MCP Tools
Nibchat connects to any server that implements the Model Context Protocol (MCP). Tools are automatically discovered, injected into the agent context, and called on-demand during conversations.
How it works
- On startup, Nibchat reads your
agent.yamlfor the list of MCP servers. - When a user first sends a message, Nibchat opens a per-session connection to each server.

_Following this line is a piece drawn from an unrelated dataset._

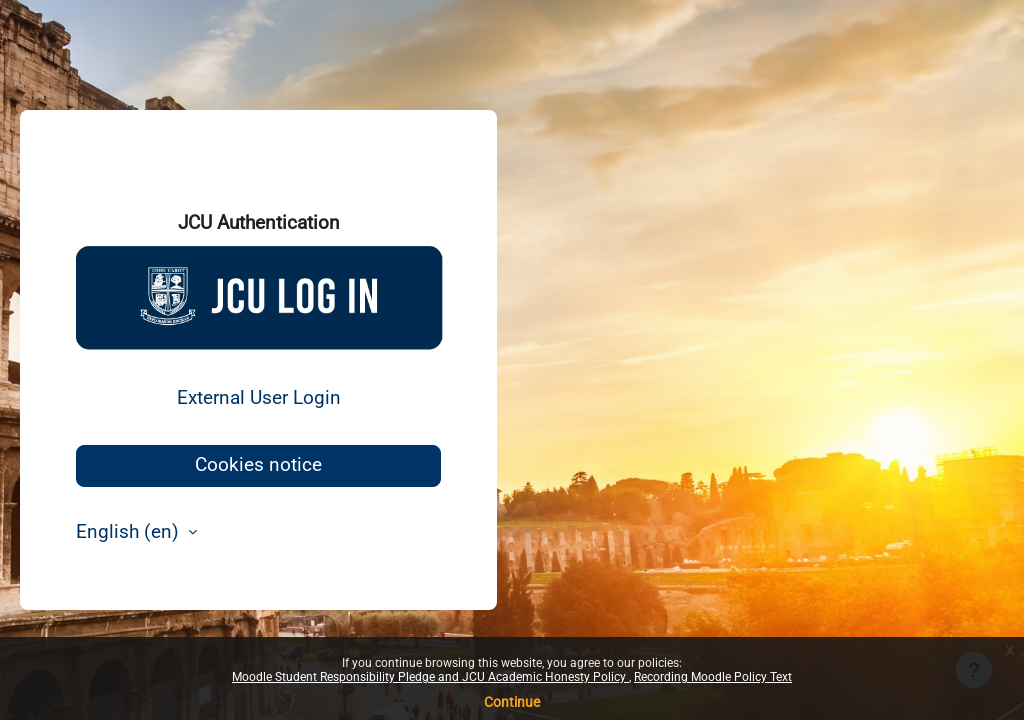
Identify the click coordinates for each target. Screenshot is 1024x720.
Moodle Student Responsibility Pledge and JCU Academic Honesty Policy (430, 677)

- Available tools are listed in the
/api/mcp/connectresponse and shown to the LLM. - When the LLM decides to call a tool, Nibchat executes it server-side and streams the result back.
Configuring MCP servers
Add servers under mcpServers in agent.yaml:
mcpServers:
- url: https://my-files-server.example.com
name: files
- url: https://my-database-server.example.com
name: db
headers:
Authorization: "Bearer secret-token"
Static auth headers
If your MCP server requires authentication but doesn't use OAuth, set static headers. This bypasses the OAuth flow entirely.
mcpServers:
- url: https://my-server.example.com
name: myserver
headers:
Authorization: "Bearer my-api-key"
X-Custom-Header: "some-value"
OAuth authentication
MCP servers that implement OAuth 2.0 are supported. When a server requires authorization:
- An amber Authorize button appears in the sidebar.
- The user clicks it — this opens an OAuth popup (must be user-triggered to pass browser popup blockers).
- After completing OAuth, Nibchat stores the tokens in the database and reconnects.
OAuth tokens are persisted per-session and survive server restarts.
For OAuth to work, set PUBLIC_URL to your server's public URL. The redirect URI registered with your OAuth provider must be {PUBLIC_URL}/oauth/callback.
Tool name collisions
If multiple MCP servers expose tools with the same name, Nibchat automatically prefixes them:
{serverName}__{toolName}
The serverName comes from the name field in agent.yaml, falling back to the server hostname.
Viewing available tools
The UI shows all connected tools in the bottom bar of the chat panel. Hover over the tools indicator to see the full list.